Dans l’industrie du cinéma français, Muriel Robin a parlé de la stigmatisation à l’égard des lesbiennes, mais aussi des homosexuels. Quid de l’industrie de la musique : vous a-t-on un jour demandé de ne pas parler de votre homosexualité ?

Comme je suis le moteur de ma carrière et le top départ d’un mot, d’une énergie ou d’un album, je n’ai jamais ressenti ça. J’ai écrit mes textes dans ma chambre. Ils viennent de moi. Personne ne m’a interdit de dire quoi que ce soit, là où un acteur ou une actrice doit souvent exprimer le regard d’un réalisateur.

Et encore, dans la musique, ça dépend aussi des artistes. On n’est pas les mêmes en sortant d’un télécrochet, notamment après avoir signé un contrat qui veut nous faire suivre une stratégie marketing et nous donner une image précise.

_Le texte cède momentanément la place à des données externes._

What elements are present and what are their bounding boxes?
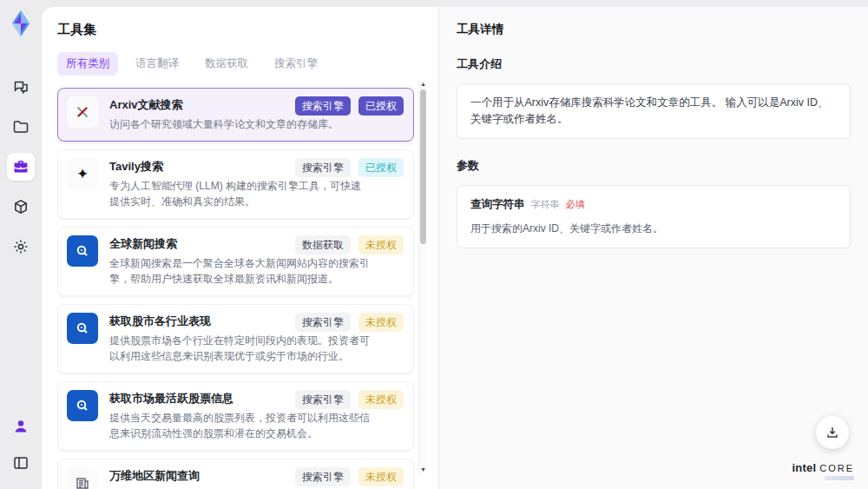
sidebar-item-models[interactable] [7, 193, 35, 221]
app-logo[interactable] [6, 9, 36, 38]
tool-description: 提供当天交易量最高的股票列表，投资者可以利用这些信息来识别流动性强的股票和潜在的… [109, 410, 370, 441]
intel-core-logo: intel CORE [792, 461, 854, 480]
gem-logo-icon [6, 9, 36, 38]
intro-heading: 工具介绍 [457, 56, 851, 72]
tool-badges: 搜索引擎 未授权 [295, 390, 404, 409]
scroll-up-arrow[interactable]: ▲ [419, 80, 427, 88]
category-badge: 数据获取 [295, 235, 351, 254]
scrollbar-thumb[interactable] [420, 89, 426, 244]
param-name: 查询字符串 [470, 196, 525, 213]
left-sidebar [0, 0, 42, 489]
tool-icon [67, 467, 98, 489]
param-header: 查询字符串 字符串 必填 [470, 196, 837, 213]
category-tab[interactable]: 语言翻译 [127, 52, 187, 76]
category-tabs: 所有类别 语言翻译 数据获取 搜索引擎 [57, 52, 414, 76]
tool-description: 全球新闻搜索是一个聚合全球各大新闻网站内容的搜索引擎，帮助用户快速获取全球最新资… [109, 255, 370, 287]
category-badge: 搜索引擎 [295, 96, 351, 116]
tool-badges: 搜索引擎 已授权 [295, 96, 404, 116]
download-button[interactable] [816, 416, 849, 449]
intel-wordmark: intel [792, 461, 816, 474]
tool-card[interactable]: 万维地区新闻查询 查询具体行政区划内的新闻，快速了解各地新闻动 搜索引擎 未授权 [57, 459, 414, 489]
auth-status-badge: 未授权 [358, 235, 404, 254]
list-scrollbar[interactable]: ▲ ▼ [418, 80, 426, 473]
arxiv-icon [75, 104, 90, 120]
chat-icon [12, 78, 30, 96]
scroll-down-arrow[interactable]: ▼ [419, 466, 427, 473]
sidebar-item-chat[interactable] [7, 73, 35, 101]
param-card: 查询字符串 字符串 必填 用于搜索的Arxiv ID、关键字或作者姓名。 [457, 185, 851, 248]
sidebar-bottom [7, 413, 35, 477]
params-heading: 参数 [457, 158, 851, 174]
category-tab[interactable]: 数据获取 [196, 52, 257, 76]
detail-title: 工具详情 [457, 22, 851, 37]
news-search-icon [75, 320, 90, 336]
core-wordmark: CORE [819, 463, 854, 473]
tool-icon [67, 235, 98, 267]
tool-icon [67, 96, 98, 128]
tool-card[interactable]: Arxiv文献搜索 访问各个研究领域大量科学论文和文章的存储库。 搜索引擎 已授… [57, 88, 414, 142]
auth-status-badge: 未授权 [358, 313, 404, 332]
folder-icon [12, 118, 30, 135]
tool-detail-panel: 工具详情 工具介绍 一个用于从Arxiv存储库搜索科学论文和文章的工具。 输入可… [438, 7, 868, 489]
tool-card[interactable]: 获取市场最活跃股票信息 提供当天交易量最高的股票列表，投资者可以利用这些信息来识… [57, 381, 414, 451]
sidebar-item-tools[interactable] [7, 153, 35, 181]
user-icon [12, 418, 30, 435]
param-desc: 用于搜索的Arxiv ID、关键字或作者姓名。 [470, 221, 837, 237]
tool-list: Arxiv文献搜索 访问各个研究领域大量科学论文和文章的存储库。 搜索引擎 已授… [57, 88, 414, 489]
panel-toggle-icon [12, 454, 30, 472]
tool-badges: 数据获取 未授权 [295, 235, 404, 254]
tool-card[interactable]: ✦ Tavily搜索 专为人工智能代理 (LLM) 构建的搜索引擎工具，可快速提… [57, 149, 414, 219]
download-icon [825, 426, 839, 439]
page-title: 工具集 [57, 22, 414, 38]
tool-list-panel: 工具集 所有类别 语言翻译 数据获取 搜索引擎 Arxiv文献搜索 访问各个研究… [42, 7, 438, 489]
cube-icon [12, 198, 30, 215]
auth-status-badge: 未授权 [358, 467, 404, 486]
sidebar-item-files[interactable] [7, 113, 35, 141]
news-search-icon [75, 243, 90, 259]
briefcase-icon [12, 158, 30, 175]
category-tab[interactable]: 搜索引擎 [266, 52, 326, 76]
sidebar-nav [7, 73, 35, 261]
tool-badges: 搜索引擎 已授权 [295, 158, 404, 177]
news-search-icon [75, 398, 90, 413]
param-type: 字符串 [531, 196, 560, 213]
sidebar-item-settings[interactable] [7, 233, 35, 261]
tool-description: 访问各个研究领域大量科学论文和文章的存储库。 [109, 116, 370, 132]
tavily-star-icon: ✦ [76, 167, 89, 182]
auth-status-badge: 已授权 [358, 96, 404, 116]
intro-card: 一个用于从Arxiv存储库搜索科学论文和文章的工具。 输入可以是Arxiv ID… [457, 83, 851, 139]
tool-icon: ✦ [67, 158, 98, 189]
tool-icon [67, 313, 98, 344]
auth-status-badge: 已授权 [358, 158, 404, 177]
category-badge: 搜索引擎 [295, 158, 351, 177]
category-tab[interactable]: 所有类别 [57, 52, 118, 76]
sidebar-item-panel-toggle[interactable] [7, 449, 35, 477]
intro-text: 一个用于从Arxiv存储库搜索科学论文和文章的工具。 输入可以是Arxiv ID… [470, 96, 829, 125]
intel-logo-sub-badge [825, 476, 854, 480]
auth-status-badge: 未授权 [358, 390, 404, 409]
category-badge: 搜索引擎 [295, 313, 351, 332]
gear-icon [12, 238, 30, 255]
tool-description: 专为人工智能代理 (LLM) 构建的搜索引擎工具，可快速提供实时、准确和真实的结… [109, 178, 370, 209]
sidebar-item-user[interactable] [7, 413, 35, 440]
category-badge: 搜索引擎 [295, 467, 351, 486]
tool-description: 提供股票市场各个行业在特定时间段内的表现。投资者可以利用这些信息来识别表现优于或… [109, 333, 370, 364]
main-panel: 工具集 所有类别 语言翻译 数据获取 搜索引擎 Arxiv文献搜索 访问各个研究… [42, 7, 868, 489]
tool-badges: 搜索引擎 未授权 [295, 467, 404, 486]
param-required-badge: 必填 [566, 196, 585, 213]
tool-badges: 搜索引擎 未授权 [295, 313, 404, 332]
tool-card[interactable]: 获取股市各行业表现 提供股票市场各个行业在特定时间段内的表现。投资者可以利用这些… [57, 304, 414, 373]
tool-card[interactable]: 全球新闻搜索 全球新闻搜索是一个聚合全球各大新闻网站内容的搜索引擎，帮助用户快速… [57, 227, 414, 296]
category-badge: 搜索引擎 [295, 390, 351, 409]
tool-icon [67, 390, 98, 421]
newspaper-icon [75, 475, 90, 489]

Après la sortie de votre 2e album, vous avez montré votre propre label indépendant : Otterped Records. Otterped, comme « auteur ped » (diminutif de « pédé ») ?

C’est « de Pretto » à l’envers. C’est pas fou ? Ce n’est pas moi qui le dis, c’est mon nom qui le revendique. Je rasais les murs du lycée, mais aujourd’hui, je suis fier d’être qui je suis. Le thème de mon second album portait justement sur le fait de retourner les stigmates pour en faire une force. Et de pouvoir assumer nos bizarreries pour en faire une force, là où il nous avait victimisé toutes ces années.

Ce label est pensé d’une manière autonome, en fonction de nos envies, loin d’une approche budgétaire raccourcie ou d’autres réalités sombres, comme par le passé. Aussi, je ne vais signer que des auteurs homosexuels, hommes et femmes. L’émotion n’a pas de genre.